> _ASSIGNMENT_
Number of lines below with the word "Huehuetenango": state it and write nothing more.

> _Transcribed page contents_

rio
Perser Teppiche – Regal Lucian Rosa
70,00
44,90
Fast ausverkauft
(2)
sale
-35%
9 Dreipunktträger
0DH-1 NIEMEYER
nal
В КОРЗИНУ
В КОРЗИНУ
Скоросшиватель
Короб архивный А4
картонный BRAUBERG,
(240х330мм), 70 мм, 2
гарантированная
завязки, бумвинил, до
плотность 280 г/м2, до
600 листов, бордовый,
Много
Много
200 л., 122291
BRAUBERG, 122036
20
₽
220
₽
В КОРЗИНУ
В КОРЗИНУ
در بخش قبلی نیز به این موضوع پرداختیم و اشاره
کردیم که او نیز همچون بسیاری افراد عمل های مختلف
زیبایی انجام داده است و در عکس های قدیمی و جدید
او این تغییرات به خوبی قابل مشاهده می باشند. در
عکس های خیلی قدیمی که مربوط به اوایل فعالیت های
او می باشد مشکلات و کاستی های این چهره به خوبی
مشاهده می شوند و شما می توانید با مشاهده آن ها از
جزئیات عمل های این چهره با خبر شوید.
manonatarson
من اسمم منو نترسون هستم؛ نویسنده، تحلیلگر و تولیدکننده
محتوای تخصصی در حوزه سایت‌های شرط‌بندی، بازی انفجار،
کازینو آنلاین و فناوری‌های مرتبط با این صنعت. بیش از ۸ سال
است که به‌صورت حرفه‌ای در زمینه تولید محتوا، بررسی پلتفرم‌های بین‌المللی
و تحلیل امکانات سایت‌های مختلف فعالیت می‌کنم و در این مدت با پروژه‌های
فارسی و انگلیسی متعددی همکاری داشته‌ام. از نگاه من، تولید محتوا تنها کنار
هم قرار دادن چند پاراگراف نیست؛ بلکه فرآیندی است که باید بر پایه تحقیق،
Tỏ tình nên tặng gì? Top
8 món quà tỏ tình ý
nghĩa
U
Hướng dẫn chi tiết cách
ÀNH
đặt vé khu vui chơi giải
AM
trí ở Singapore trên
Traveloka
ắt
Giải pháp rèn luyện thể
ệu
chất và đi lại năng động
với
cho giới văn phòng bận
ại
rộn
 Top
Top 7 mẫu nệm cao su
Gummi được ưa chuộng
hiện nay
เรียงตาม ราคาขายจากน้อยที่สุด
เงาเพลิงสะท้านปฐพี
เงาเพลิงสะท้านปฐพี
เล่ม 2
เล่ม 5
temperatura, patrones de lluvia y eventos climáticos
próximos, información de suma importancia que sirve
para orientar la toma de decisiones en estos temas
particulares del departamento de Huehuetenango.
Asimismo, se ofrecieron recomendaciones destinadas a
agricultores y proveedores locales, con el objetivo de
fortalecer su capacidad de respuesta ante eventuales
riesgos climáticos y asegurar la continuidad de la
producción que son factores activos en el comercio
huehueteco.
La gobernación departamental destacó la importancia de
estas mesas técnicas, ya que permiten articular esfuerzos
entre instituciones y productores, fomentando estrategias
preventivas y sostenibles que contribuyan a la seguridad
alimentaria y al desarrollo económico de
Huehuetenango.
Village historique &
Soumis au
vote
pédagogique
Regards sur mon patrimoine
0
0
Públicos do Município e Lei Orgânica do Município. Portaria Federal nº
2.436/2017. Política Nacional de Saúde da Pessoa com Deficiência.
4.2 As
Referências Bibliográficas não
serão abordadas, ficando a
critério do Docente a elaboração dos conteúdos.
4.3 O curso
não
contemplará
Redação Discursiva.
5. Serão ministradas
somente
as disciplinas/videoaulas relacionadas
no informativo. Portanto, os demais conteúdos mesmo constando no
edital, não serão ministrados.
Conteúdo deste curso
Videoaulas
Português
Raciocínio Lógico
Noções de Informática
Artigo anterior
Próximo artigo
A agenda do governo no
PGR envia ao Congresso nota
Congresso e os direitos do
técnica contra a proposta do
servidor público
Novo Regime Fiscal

* * *

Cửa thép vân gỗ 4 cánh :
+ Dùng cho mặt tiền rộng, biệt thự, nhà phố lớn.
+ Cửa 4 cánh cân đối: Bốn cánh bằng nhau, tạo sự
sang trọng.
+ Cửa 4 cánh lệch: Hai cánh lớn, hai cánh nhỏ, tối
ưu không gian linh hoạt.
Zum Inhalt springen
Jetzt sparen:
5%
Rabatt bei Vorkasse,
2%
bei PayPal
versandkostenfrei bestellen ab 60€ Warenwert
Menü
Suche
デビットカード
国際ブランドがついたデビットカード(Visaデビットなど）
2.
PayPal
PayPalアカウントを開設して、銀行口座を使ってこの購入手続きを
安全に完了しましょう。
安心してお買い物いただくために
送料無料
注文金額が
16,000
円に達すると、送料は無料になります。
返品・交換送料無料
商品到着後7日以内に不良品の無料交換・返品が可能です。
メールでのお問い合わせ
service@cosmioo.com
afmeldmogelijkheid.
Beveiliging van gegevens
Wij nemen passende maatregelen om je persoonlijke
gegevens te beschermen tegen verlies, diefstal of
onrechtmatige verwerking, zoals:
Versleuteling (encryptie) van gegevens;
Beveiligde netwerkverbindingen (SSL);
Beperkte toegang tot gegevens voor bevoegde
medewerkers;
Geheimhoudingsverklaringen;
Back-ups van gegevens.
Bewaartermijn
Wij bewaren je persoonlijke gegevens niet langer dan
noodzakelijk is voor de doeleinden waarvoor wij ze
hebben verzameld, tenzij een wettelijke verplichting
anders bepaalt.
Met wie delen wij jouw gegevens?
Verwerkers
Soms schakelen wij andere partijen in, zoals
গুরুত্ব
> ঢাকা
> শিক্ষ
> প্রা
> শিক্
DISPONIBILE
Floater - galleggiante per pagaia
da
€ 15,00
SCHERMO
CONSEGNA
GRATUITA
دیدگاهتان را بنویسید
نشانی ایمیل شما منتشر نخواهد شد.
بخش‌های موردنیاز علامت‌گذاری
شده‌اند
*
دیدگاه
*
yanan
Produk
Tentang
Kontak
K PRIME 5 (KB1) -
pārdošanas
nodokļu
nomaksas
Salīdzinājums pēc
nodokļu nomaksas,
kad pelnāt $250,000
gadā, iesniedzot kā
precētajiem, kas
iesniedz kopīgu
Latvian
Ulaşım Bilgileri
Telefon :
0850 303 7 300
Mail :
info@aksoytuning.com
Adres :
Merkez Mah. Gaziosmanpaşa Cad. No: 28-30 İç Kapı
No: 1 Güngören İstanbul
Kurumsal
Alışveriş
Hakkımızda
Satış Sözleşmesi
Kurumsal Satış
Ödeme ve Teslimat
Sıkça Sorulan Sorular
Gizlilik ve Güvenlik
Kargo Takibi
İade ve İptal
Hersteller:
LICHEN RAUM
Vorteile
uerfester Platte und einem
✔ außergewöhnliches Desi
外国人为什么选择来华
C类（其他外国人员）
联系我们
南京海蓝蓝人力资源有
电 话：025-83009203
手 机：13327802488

> _ANSWER SECTION_
2